Tunnelled haemodialysis catheter bacteraemia: risk factors for bacteraemia recurrence, infectious complications and mortality
- PMID: 16449293
- DOI: 10.1093/ndt/gfi104
Tunnelled haemodialysis catheter bacteraemia: risk factors for bacteraemia recurrence, infectious complications and mortality
Abstract
Background: Infection is a serious complication of tunnelled cuffed catheter (TCC) use and is associated with high complication and mortality rates. Although attempts at TCC salvage after bacteraemia have been associated with high rates of recurrent bacteraemia, there have been no large studies in which multivariate analysis has been performed to control for confounding factors such as infecting organisms, diabetes, etc.
Methods: A prospective observational study was performed in chronic HD patients dialyzing with a TCC at seven outpatient HD centers. All patients diagnosed with TCC bacteraemia were observed for 3 months following initial presentation and outcomes were recorded.
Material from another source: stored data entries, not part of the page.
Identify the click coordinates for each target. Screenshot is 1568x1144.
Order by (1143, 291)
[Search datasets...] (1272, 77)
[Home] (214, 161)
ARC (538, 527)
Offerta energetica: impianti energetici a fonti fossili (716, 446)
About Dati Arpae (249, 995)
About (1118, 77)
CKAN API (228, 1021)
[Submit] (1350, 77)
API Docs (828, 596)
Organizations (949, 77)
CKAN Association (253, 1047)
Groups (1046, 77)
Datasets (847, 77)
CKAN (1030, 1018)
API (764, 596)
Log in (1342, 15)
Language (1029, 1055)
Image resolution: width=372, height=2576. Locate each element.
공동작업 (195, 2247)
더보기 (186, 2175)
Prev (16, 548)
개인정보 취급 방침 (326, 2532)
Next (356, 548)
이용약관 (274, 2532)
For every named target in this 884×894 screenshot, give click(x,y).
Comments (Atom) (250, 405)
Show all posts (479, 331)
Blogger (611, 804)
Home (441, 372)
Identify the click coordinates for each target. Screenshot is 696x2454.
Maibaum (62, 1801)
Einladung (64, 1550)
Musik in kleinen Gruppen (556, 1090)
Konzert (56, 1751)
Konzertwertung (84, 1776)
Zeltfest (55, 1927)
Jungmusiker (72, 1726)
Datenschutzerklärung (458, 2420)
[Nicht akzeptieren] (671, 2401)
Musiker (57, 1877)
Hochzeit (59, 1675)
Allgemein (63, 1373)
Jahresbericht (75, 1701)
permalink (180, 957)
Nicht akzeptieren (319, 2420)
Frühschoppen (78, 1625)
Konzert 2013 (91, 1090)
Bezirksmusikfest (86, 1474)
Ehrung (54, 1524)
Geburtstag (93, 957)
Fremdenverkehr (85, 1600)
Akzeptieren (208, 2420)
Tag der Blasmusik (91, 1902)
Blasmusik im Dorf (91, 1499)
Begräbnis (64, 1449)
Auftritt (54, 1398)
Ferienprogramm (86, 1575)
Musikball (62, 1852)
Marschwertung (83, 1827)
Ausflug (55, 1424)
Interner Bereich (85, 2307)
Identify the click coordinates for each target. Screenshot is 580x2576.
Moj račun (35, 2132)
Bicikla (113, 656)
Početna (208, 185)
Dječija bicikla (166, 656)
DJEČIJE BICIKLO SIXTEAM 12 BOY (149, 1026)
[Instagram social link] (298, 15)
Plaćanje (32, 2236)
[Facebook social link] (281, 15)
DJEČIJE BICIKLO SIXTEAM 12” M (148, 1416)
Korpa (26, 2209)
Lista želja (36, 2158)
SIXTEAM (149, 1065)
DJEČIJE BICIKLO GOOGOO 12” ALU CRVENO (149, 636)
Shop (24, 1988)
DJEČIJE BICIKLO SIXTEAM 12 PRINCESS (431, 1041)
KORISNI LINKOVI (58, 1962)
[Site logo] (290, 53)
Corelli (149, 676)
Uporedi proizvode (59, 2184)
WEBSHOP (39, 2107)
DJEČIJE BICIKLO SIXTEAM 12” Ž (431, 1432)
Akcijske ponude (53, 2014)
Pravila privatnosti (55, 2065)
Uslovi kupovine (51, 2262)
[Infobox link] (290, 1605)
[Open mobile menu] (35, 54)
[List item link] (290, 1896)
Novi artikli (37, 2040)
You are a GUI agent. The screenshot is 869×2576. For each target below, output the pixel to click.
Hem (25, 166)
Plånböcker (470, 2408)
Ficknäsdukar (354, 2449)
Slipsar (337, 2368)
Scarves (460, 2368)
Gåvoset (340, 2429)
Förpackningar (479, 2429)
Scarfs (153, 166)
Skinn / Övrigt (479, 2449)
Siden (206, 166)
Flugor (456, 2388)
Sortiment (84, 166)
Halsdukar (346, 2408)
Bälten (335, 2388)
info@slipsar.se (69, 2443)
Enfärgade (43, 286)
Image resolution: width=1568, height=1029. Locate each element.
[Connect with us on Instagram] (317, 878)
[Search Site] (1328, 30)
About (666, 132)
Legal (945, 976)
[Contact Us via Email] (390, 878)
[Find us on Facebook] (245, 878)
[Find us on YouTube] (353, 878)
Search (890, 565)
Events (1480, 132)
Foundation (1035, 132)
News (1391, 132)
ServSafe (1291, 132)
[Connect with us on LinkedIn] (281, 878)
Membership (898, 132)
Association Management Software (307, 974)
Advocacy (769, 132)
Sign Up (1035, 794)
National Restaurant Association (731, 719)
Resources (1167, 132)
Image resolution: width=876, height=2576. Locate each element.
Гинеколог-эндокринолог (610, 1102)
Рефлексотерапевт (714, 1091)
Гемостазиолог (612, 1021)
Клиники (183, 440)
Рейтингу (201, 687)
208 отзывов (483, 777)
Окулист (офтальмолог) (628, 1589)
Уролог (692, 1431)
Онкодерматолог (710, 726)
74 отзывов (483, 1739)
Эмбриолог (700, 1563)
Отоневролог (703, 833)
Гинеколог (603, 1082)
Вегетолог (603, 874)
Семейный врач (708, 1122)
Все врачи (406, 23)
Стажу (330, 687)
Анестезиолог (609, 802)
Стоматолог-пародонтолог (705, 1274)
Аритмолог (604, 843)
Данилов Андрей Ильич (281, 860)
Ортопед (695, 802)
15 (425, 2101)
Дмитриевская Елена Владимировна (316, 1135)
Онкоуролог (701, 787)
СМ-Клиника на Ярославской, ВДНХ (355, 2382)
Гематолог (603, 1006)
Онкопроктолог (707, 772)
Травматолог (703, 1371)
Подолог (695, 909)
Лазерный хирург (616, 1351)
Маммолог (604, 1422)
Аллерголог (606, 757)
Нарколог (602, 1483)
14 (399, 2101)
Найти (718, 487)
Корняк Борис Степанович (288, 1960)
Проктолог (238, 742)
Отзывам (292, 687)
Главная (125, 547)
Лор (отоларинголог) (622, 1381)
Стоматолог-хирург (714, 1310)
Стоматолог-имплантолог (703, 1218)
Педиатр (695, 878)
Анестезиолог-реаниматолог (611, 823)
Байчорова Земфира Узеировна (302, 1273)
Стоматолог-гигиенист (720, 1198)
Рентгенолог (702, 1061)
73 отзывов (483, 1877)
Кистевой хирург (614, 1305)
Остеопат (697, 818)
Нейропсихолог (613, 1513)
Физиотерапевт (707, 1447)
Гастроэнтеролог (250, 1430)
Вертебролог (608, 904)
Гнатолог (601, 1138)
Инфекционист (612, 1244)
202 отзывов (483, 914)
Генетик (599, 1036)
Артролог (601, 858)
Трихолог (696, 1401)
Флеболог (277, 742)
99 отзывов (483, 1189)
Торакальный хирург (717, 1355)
Results: During the 2.5 year study period, 226 patients had an episode of TCC bacteraemia that met inclusion criteria, and 3 month follow-up data were available in 219 episodes. Treatment failure, defined as recurrent TCC bacteraemia with the same organism or death from sepsis, occurred in 26 patients (12%). Infectious complications (such as endocarditis, osteomyelitis, etc.) occurred in 16 patients (7%), bacteraemia with a different organism occurred in 19 patients (9%), and death from sepsis occurred in eight patients (4%). Significant predictors of treatment failure (by univariate analysis) were TCC salvage, and infection with Staphylococcus aureus, (OR = 4.2, P = 0.002; and OR = 3.3, P = 0.02, respectively). TCC salvage, when used in episodes of S. aureus bacteraemia, was associated with an 8-fold higher risk of treatment failure (P = 0.001). The presence of an abnormal TCC exit site was associated with a significantly higher rate of death from sepsis, (OR = 7, P = 0.001). Outcomes (treatment failure and infectious complications) did not differ among bacteraemic episodes where the TCC was exchanged over a guidewire compared to those in which the TCC was immediately removed followed by delayed reinsertion. In the multivariate analysis, adjusted for potential confounding covariates, the only significant predictors of treatment failure after an episode of TCC bacteraemia were TCC salvage (OR = 5.4, P = 0.003), and S. aureus (OR = 4.2, P = 0.002). In a multivariate analysis, controlling for TCC management, the only variable that was significantly associated with the development of an infectious complication was infection with S. aureus (OR = 3.5, P = 0.02).
Conclusions: We have shown, using multivariate analysis and adjusting for potential confounding factors, that the use of TCC salvage and S. aureus are independent risk factors for treatment failure after an episode of TCC bacteraemia, and that S. aureus is an independent risk factor for developing an infectious complication. An infected-appearing TCC exit site is associated with a higher mortality rate. Episodes of TCC bacteraemia treated using TCC salvage are associated with the highest treatment failure rates. TCC guidewire exchange can be an acceptable practice, unless severe exit site or tunnel infection is present.